Now we have our likelihood, we can bind it to external cosmological inference codes (montepython, cosmosis, cobaya).

# Let's recap the likelihood definition in this function
def MyLikelihood():

  from desilike.theories.galaxy_clustering import DirectPowerSpectrumTemplate, KaiserTracerPowerSpectrumMultipoles
  from desilike.observables.galaxy_clustering import TracerPowerSpectrumMultipolesObservable, BoxFootprint, ObservablesCovarianceMatrix
  from desilike.likelihoods import ObservablesGaussianLikelihood

  # 'external' means "get primordial quantities from external source, e.g. cobaya
  template = DirectPowerSpectrumTemplate(z=1.1, cosmo='external')
  theory = KaiserTracerPowerSpectrumMultipoles(template=template)
  observable = TracerPowerSpectrumMultipolesObservable(data={'b1': 1.2}, covariance=None,
                                                       klim={0: [0.01, 0.2, 0.005], 2: [0.01, 0.2, 0.005]}, theory=theory)
  footprint = BoxFootprint(volume=1e9, nbar=1e-3)
  covariance = ObservablesCovarianceMatrix(observables=observable, footprints=footprint)
  cov = covariance(b1=1.2)
  return ObservablesGaussianLikelihood(observables=observable, covariance=cov)


from desilike import setup_logging
from desilike.bindings import CobayaLikelihoodGenerator, CosmoSISLikelihoodGenerator, MontePythonLikelihoodGenerator

setup_logging('info')
# Pass the function above to the generators, that will write the necessary files to import it as an external likelihood
# in cobaya, cosmosis, montepython
CobayaLikelihoodGenerator()(MyLikelihood)
CosmoSISLikelihoodGenerator()(MyLikelihood)
MontePythonLikelihoodGenerator()(MyLikelihood)

Note

All the calculation below (emulation, profiling, sampling) benefits from MPI parallelization; just run the code with multiple MPI processes.

Emulators

Had we chosen a slower theory model, e.g.
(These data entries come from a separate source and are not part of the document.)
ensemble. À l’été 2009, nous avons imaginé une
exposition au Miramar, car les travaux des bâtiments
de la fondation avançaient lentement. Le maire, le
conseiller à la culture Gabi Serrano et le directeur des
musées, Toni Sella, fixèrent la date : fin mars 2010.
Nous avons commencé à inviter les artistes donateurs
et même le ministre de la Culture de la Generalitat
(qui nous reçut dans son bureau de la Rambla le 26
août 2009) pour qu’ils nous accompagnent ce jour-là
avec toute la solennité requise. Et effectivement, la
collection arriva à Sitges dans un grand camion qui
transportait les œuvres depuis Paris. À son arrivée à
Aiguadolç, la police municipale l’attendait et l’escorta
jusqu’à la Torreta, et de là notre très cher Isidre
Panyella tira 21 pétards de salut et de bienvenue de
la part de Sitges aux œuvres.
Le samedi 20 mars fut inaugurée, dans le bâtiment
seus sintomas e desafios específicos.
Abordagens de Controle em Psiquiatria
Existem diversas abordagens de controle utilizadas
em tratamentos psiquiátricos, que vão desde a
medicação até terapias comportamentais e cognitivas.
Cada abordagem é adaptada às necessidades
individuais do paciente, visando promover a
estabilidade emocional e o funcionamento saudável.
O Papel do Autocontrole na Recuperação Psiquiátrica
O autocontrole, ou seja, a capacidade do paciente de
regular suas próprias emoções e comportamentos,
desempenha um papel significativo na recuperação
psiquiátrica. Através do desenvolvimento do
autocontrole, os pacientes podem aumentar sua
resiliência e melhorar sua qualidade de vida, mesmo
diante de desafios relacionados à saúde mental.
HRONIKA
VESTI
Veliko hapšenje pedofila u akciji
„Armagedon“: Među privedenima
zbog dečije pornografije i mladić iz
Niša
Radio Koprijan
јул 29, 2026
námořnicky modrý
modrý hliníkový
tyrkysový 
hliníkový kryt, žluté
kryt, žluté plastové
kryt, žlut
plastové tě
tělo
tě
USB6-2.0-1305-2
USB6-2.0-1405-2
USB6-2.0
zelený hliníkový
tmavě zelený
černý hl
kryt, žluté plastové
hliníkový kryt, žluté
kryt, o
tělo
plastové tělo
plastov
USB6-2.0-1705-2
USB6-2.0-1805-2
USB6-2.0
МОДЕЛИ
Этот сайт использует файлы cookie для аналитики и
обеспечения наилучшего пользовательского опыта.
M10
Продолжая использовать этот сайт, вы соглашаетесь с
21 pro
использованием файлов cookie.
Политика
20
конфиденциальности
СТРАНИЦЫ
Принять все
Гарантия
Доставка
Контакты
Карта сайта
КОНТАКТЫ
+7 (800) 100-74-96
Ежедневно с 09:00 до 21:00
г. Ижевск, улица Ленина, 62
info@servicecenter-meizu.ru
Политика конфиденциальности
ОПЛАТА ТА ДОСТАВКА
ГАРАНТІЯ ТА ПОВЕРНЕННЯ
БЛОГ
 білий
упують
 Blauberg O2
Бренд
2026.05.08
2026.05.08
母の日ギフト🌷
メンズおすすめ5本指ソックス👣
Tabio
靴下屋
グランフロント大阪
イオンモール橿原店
LPTVelocileptorsTracerPowerSpectrumMultipoles, we would probably have wanted to emulate it, with:

  • Taylor expansion, up to a given order, with TaylorEmulatorEngine

  • Neural net (multilayer perceptron), with MLPEmulatorEngine

See also the base emulator class, Emulator.

from desilike.theories.galaxy_clustering import DirectPowerSpectrumTemplate, LPTVelocileptorsTracerPowerSpectrumMultipoles

theory = LPTVelocileptorsTracerPowerSpectrumMultipoles(template=DirectPowerSpectrumTemplate(z=0.8))
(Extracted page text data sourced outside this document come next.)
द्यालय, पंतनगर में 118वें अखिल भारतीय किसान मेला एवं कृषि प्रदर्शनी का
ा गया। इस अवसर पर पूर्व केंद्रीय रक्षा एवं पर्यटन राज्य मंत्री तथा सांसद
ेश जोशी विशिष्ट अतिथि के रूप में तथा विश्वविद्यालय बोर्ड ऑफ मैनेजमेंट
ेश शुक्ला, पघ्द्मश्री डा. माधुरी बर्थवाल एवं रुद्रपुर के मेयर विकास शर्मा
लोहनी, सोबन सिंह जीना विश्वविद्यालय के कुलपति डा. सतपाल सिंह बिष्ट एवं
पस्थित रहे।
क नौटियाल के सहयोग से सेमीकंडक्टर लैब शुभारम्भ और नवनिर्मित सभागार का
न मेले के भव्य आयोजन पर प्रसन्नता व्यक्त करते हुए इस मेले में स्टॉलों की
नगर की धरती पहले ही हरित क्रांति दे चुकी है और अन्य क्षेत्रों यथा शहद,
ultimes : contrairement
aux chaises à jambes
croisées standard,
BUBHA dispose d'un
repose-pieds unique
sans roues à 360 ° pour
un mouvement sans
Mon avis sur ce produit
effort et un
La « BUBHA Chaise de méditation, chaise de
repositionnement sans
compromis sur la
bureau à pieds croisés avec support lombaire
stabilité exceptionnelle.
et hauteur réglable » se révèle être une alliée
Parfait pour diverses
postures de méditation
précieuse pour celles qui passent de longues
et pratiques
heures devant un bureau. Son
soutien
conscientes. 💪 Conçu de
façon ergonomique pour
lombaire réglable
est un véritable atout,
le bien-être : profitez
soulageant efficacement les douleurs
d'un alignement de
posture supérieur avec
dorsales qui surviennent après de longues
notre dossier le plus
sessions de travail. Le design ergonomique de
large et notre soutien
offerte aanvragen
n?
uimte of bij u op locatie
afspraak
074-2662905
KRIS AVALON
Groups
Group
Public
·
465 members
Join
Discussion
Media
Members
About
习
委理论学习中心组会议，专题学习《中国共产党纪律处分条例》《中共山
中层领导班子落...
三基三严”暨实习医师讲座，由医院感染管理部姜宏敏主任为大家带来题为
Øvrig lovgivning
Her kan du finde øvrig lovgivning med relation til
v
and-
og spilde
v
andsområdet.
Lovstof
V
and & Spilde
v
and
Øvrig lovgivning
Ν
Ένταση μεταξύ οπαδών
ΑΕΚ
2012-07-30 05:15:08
from desilike.emulators import Emulator, TaylorEmulatorEngine, EmulatedCalculator

# Let's emulate the perturbation theory part (.pt) by performing a Taylor expansion of order 3
emulator = Emulator(theory.pt, engine=TaylorEmulatorEngine(order=3))
emulator.set_samples()  # evaluate the theory derivatives (with jax auto-differentiation if possible, else finite differentiation)
emulator.fit()  # set Taylor expansion

# Emulator can be saved with:
emulator.save('emulator.npy')
# And reloaded with:
pt = EmulatedCalculator.load('emulator.npy')

theory.init.update(pt=pt)
# Now the theory will run much faster!
theory(logA=3.)

Fisher

We provide a routine for Fisher estimation.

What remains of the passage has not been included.